Vorteile und Risiken des Kaufes einer Leasehold Immobilie in England
Historisch gehört alles Land auf den britischen Inseln der Krone, also dem König. Immobilien-"Eigentümer" erhalten ihre Rechte also nur "verliehen". Hierbei gibt es zwei Kategorien von Rechten an Land und Immobilien in England (rights in land and property). Freehold, das zeitlich unbefristet ist und daher sehr nah an unsere kontinentaleuropäische Vorstellung von Eigentum kommt, und "leasehold", ähnlich - aber nicht völlig identisch - mit dem deutschen Erbbaurecht, auch Erbpacht genannt (https://www.gesetze-im-internet.de/erbbauv/BJNR000720919.html). Der Erwerb von Immobilien auf "leasehold" Basis ist in UK aber viel weiter vertbreitet als die Erbpacht in Deutschland.

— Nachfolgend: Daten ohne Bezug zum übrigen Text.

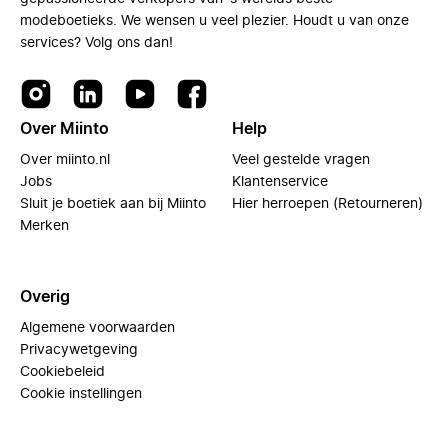
modeboetieks. We wensen u veel plezier. Houdt u van onze
services? Volg ons dan!
Over Miinto
Help
Over miinto.nl
Veel gestelde vragen
Jobs
Klantenservice
Sluit je boetiek aan bij Miinto
Hier herroepen (Retourneren)
Merken
Overig
Algemene voorwaarden
Privacywetgeving
Cookiebeleid
Cookie instellingen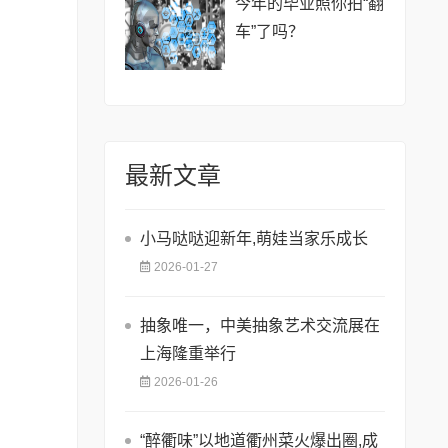
今年的毕业照你拍“翻
车”了吗？
最新文章
小马哒哒迎新年,萌娃当家乐成长
2026-01-27
抽象唯一，中美抽象艺术交流展在
上海隆重举行
2026-01-26
“醉衢味”以地道衢州菜火爆出圈,成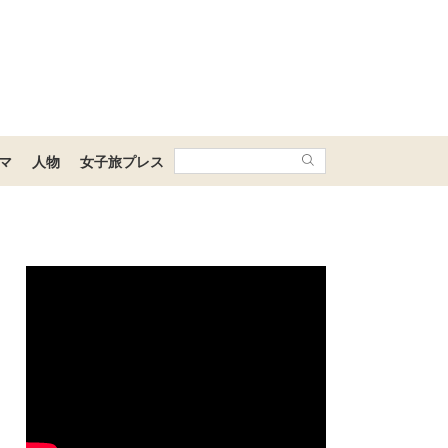
マ
人物
女子旅プレス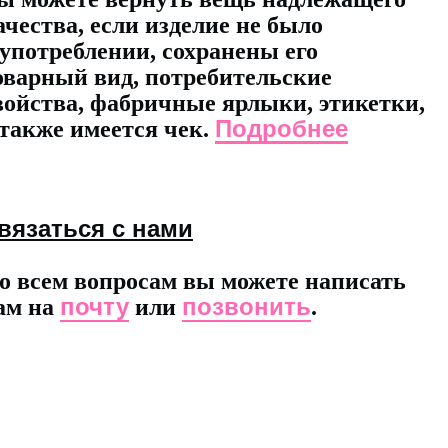
ачества, если изделие не было
 употреблении, сохранены его
оварный вид, потребительские
войства, фабричные ярлыки, этикетки,
Подробнее
 также имеется чек.
вязаться с нами
о всем вопросам вы можете написать
почту
позвонить
ам на
или
.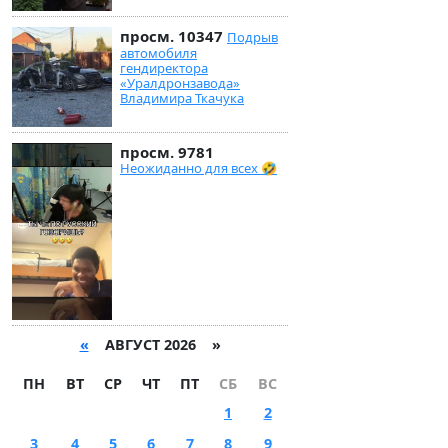
просм. 10347
Подрыв
автомобиля
гендиректора
«Уралдронзавода»
Владимира Ткачука
просм. 9781
Неожиданно для всех 🤣
«
АВГУСТ 2026 »
ПН
ВТ
СР
ЧТ
ПТ
СБ
ВС
1
2
3
4
5
6
7
8
9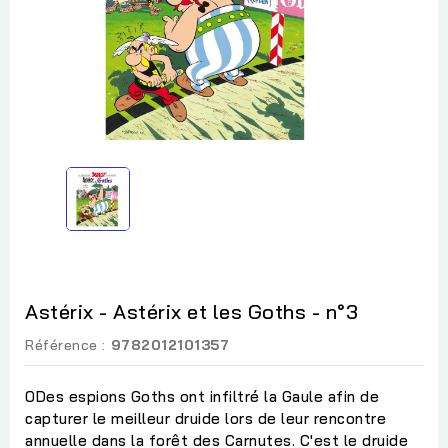
Astérix - Astérix et les Goths - n°3
Référence :
9782012101357
0Des espions Goths ont infiltré la Gaule afin de
capturer le meilleur druide lors de leur rencontre
annuelle dans la forêt des Carnutes. C'est le druide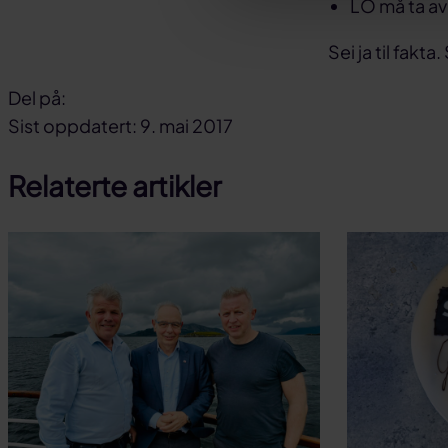
LO må ta av
Sei ja til fakta
Del på:
Del
Del
Del
Sist oppdatert: 9. mai 2017
på
på
link
Relaterte artikler
facebook
linkedin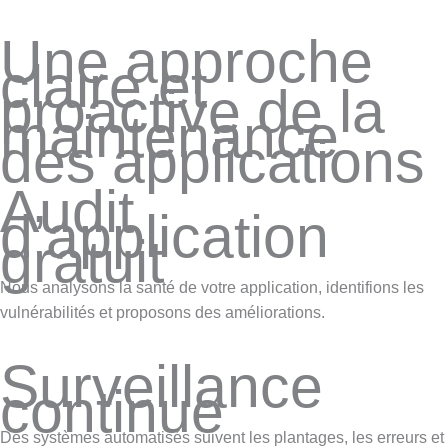
Une approche
claire et
proactive de la
maintenance
des applications
Audit
d’application
gratuit
Nous analysons la santé de votre application, identifions les
vulnérabilités et proposons des améliorations.
Surveillance
continue
Des systèmes automatisés suivent les plantages, les erreurs et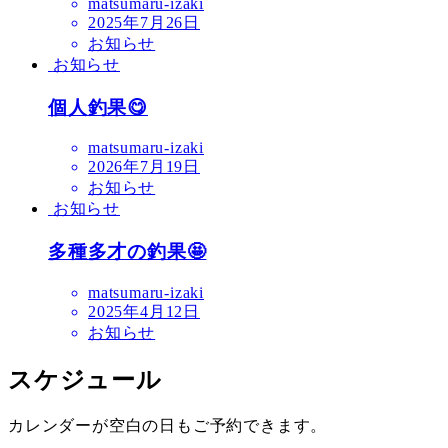
matsumaru-izaki
2025年7月26日
お知らせ
お知らせ
個人釣果😋
matsumaru-izaki
2026年7月19日
お知らせ
お知らせ
多種多才の釣果🤩
matsumaru-izaki
2025年4月12日
お知らせ
スケジュール
カレンダーが空白の日もご予約できます。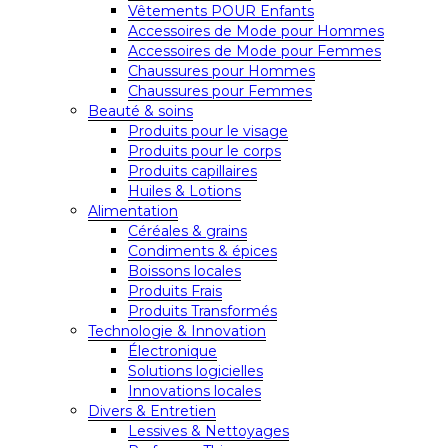
Vêtements POUR Enfants
Accessoires de Mode pour Hommes
Accessoires de Mode pour Femmes
Chaussures pour Hommes
Chaussures pour Femmes
Beauté & soins
Produits pour le visage
Produits pour le corps
Produits capillaires
Huiles & Lotions
Alimentation
Céréales & grains
Condiments & épices
Boissons locales
Produits Frais
Produits Transformés
Technologie & Innovation
Électronique
Solutions logicielles
Innovations locales
Divers & Entretien
Lessives & Nettoyages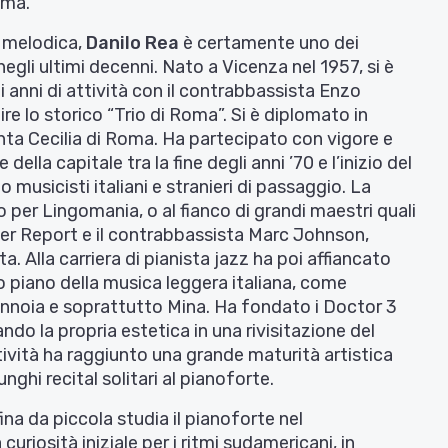
ema.
à melodica,
Danilo Rea
è certamente uno dei
 negli ultimi decenni. Nato a Vicenza nel 1957, si è
i anni di attività con il contrabbassista Enzo
ire lo storico “Trio di Roma”. Si è diplomato in
anta Cecilia di Roma. Ha partecipato con vigore e
lla capitale tra la fine degli anni ’70 e l’inizio del
musicisti italiani e stranieri di passaggio. La
per Lingomania, o al fianco di grandi maestri quali
ther Report e il contrabbassista Marc Johnson,
. Alla carriera di pianista jazz ha poi affiancato
o piano della musica leggera italiana, come
annoia e soprattutto Mina. Ha fondato i Doctor 3
do la propria estetica in una rivisitazione del
ttività ha raggiunto una grande maturità artistica
ghi recital solitari al pianoforte.
ina da piccola studia il pianoforte nel
riosità iniziale per i ritmi sudamericani, in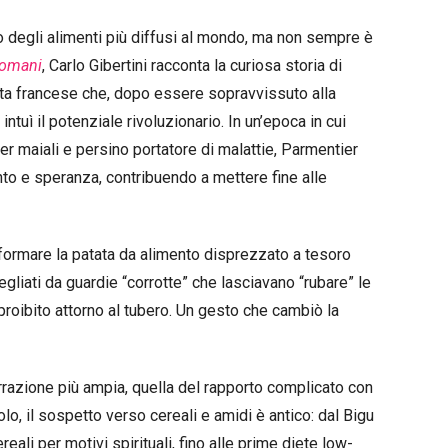
no degli alimenti più diffusi al mondo, ma non sempre è
omani
, Carlo Gibertini racconta la curiosa storia di
sta francese che, dopo essere sopravvissuto alla
intuì il potenziale rivoluzionario. In un’epoca in cui
r maiali e persino portatore di malattie, Parmentier
to e speranza, contribuendo a mettere fine alle
sformare la patata da alimento disprezzato a tesoro
gliati da guardie “corrotte” che lasciavano “rubare” le
proibito attorno al tubero. Un gesto che cambiò la
arrazione più ampia, quella del rapporto complicato con
olo, il sospetto verso cereali e amidi è antico: dal Bigu
ereali per motivi spirituali, fino alle prime diete low-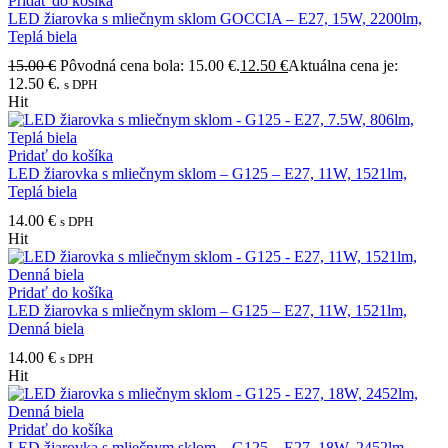
Pridať do košíka
LED žiarovka s mliečnym sklom GOCCIA – E27, 15W, 2200lm,
Teplá biela
15.00
€
Pôvodná cena bola: 15.00 €.
12.50
€
Aktuálna cena je:
12.50 €.
s DPH
Hit
Pridať do košíka
LED žiarovka s mliečnym sklom – G125 – E27, 11W, 1521lm,
Teplá biela
14.00
€
s DPH
Hit
Pridať do košíka
LED žiarovka s mliečnym sklom – G125 – E27, 11W, 1521lm,
Denná biela
14.00
€
s DPH
Hit
Pridať do košíka
LED žiarovka s mliečnym sklom – G125 – E27, 18W, 2452lm,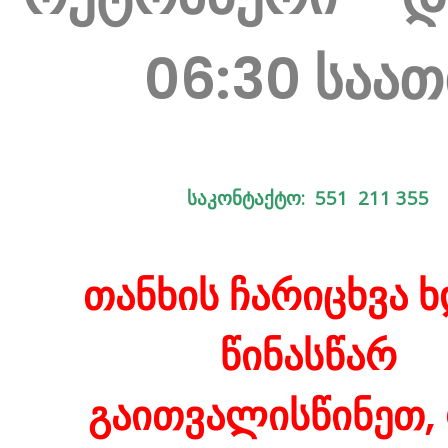
06:30 საათ
საკონტაქტო: 551 211 355
თანხის ჩარიცხვა ხ
წინასწარ
გაითვალისწინეთ,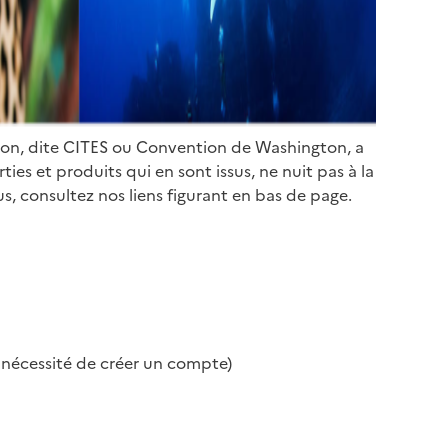
ion, dite CITES ou Convention de Washington, a
es et produits qui en sont issus, ne nuit pas à la
s, consultez nos liens figurant en bas de page.
s nécessité de créer un compte)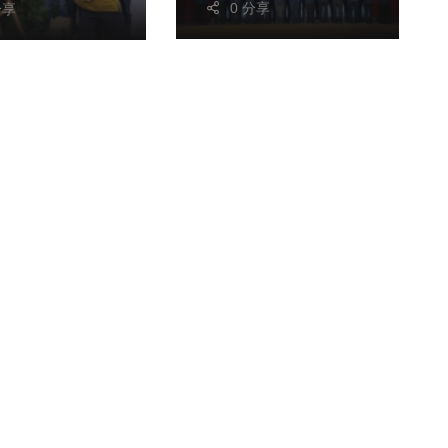
0 分享
分享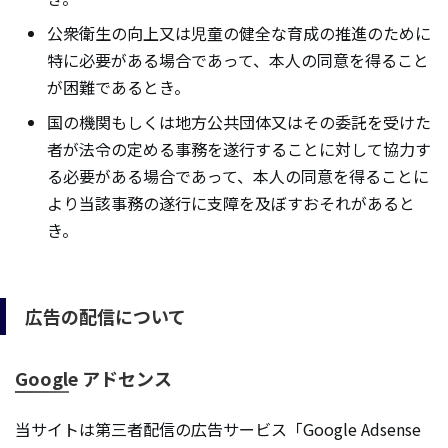
公衆衛生の向上又は児童の健全な育成の推進のために
特に必要がある場合であって、本人の同意を得ること
が困難であるとき。
国の機関もしくは地方公共団体又はその委託を受けた
者が法令の定める事務を遂行することに対して協力す
る必要がある場合であって、本人の同意を得ることに
より当該事務の遂行に支障を及ぼすおそれがあると
き。
広告の配信について
Google アドセンス
当サイトは第三者配信の広告サービス「Google Adsense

Etwa 20 Prozent aller Immobilien werden in England und Wales als "leasehold" gehalten, in Großstädten wie London, Manchester, Liverpool usw. sogar bis zu 35 Prozent, vor allem Wohnungen (flats). Details dazu hier: https://www.gov.uk/government/statistics/leasehold-dwellings-2020-to-2021/leasehold-dwellings-2020-to-2021
Was ist Leasehold (Erbpacht) nach englischem Recht? Was Sie vor dem Kauf wissen sollten
Leasehold (Erbbaurecht) und Freehold (Volleigentum an einem Haus oder einer Wohnung) sind mit unterschiedlichen Rechten und Pflichten verbunden. Nicht einmal die meisten Briten können die rechtlichen Unterschiede und praktischen Konsequenzen genau beschreiben. Sie brauchen also keine Hemmungen haben, ihren englischen Anwalt oder Makler nach den Details zu fragen.
In der Praxis werden meist Wohnungen (flats) oder Mehrparteienhäuser als Leasehold zum Verkauf angeboten. Freistehende Häuser eher selten, Ausnahme bestätigen die Regel.
Was fehlt bei Leasehold im Vergleich zu Freehold?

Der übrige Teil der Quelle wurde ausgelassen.